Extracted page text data

##########

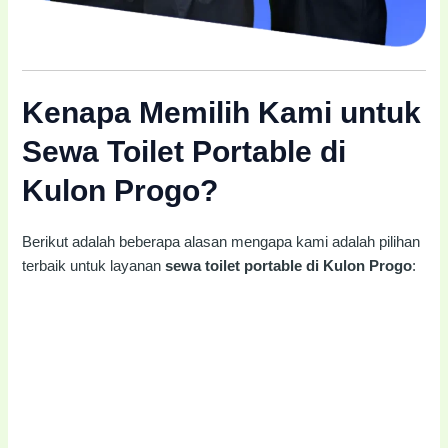
Kenapa Memilih Kami untuk
Sewa Toilet Portable di
Kulon Progo?
Berikut adalah beberapa alasan mengapa kami adalah pilihan
terbaik untuk layanan
sewa toilet portable di Kulon Progo
:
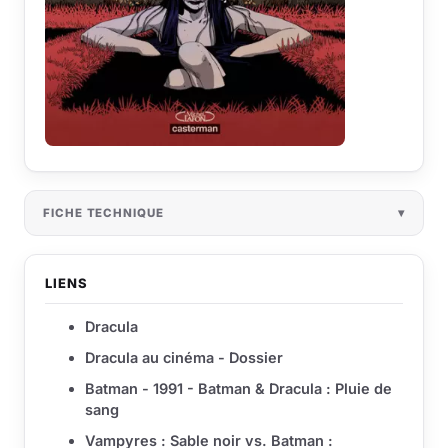
FICHE TECHNIQUE
LIENS
Dracula
Dracula au cinéma - Dossier
Batman - 1991 - Batman & Dracula : Pluie de
sang
Vampyres : Sable noir vs. Batman :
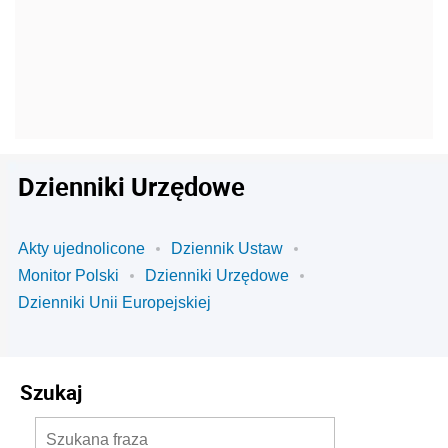
Dzienniki Urzędowe
Akty ujednolicone
Dziennik Ustaw
Monitor Polski
Dzienniki Urzędowe
Dzienniki Unii Europejskiej
Szukaj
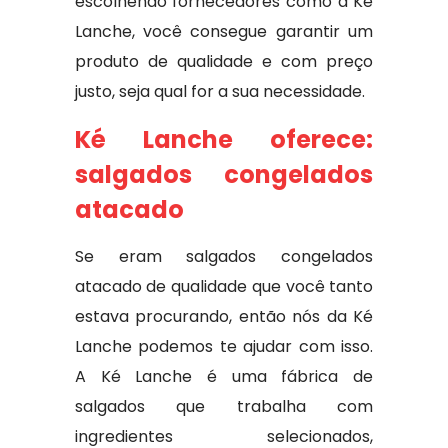
escolhendo fornecedores como a Ké
Lanche, você consegue garantir um
produto de qualidade e com preço
justo, seja qual for a sua necessidade.
Ké Lanche oferece:
salgados congelados
atacado
Se eram salgados congelados
atacado de qualidade que você tanto
estava procurando, então nós da Ké
Lanche podemos te ajudar com isso.
A Ké Lanche é uma fábrica de
salgados que trabalha com
ingredientes selecionados,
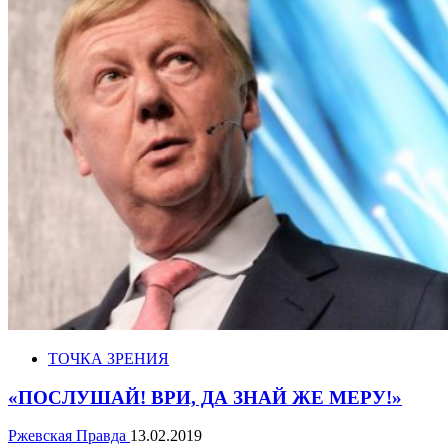
ТОЧКА ЗРЕНИЯ
«ПОСЛУШАЙ! ВРИ, ДА ЗНАЙ ЖЕ МЕРУ!»
Ржевская Правда
13.02.2019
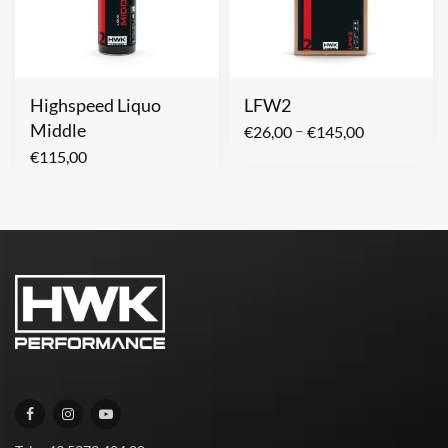
Highspeed Liquo
LFW2
Middle
–
€
26,00
€
145,00
€
115,00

##########

## Task prompt
All records, pictures excluded: copy them exactly.

## Solution for this problem
Kenapa Memilih Kami untuk
Sewa Toilet Portable di
Kulon Progo?
Berikut adalah beberapa alasan mengapa kami adalah pilihan
terbaik untuk layanan
sewa toilet portable di Kulon Progo
:
FICHE TECHNIQUE
LIENS
Dracula
Dracula au cinéma - Dossier
Batman - 1991 - Batman & Dracula : Pluie de
sang
Vampyres : Sable noir vs. Batman :
Dzienniki Urzędowe
Akty ujednolicone
Dziennik Ustaw
Monitor Polski
Dzienniki Urzędowe
Dzienniki Unii Europejskiej
Szukaj
escolhendo fornecedores como a Ké
Lanche, você consegue garantir um
produto de qualidade e com preço
justo, seja qual for a sua necessidade.
Ké Lanche oferece:
salgados congelados
atacado
Se eram salgados congelados
atacado de qualidade que você tanto
estava procurando, então nós da Ké
Lanche podemos te ajudar com isso.
A Ké Lanche é uma fábrica de
salgados que trabalha com
ingredientes selecionados,
ТОЧКА ЗРЕНИЯ
«ПОСЛУШАЙ! ВРИ, ДА ЗНАЙ ЖЕ МЕРУ!»
Ржевская Правда
13.02.2019
Highspeed Liquo
LFW2
Middle
–
€
26,00
€
145,00
€
115,00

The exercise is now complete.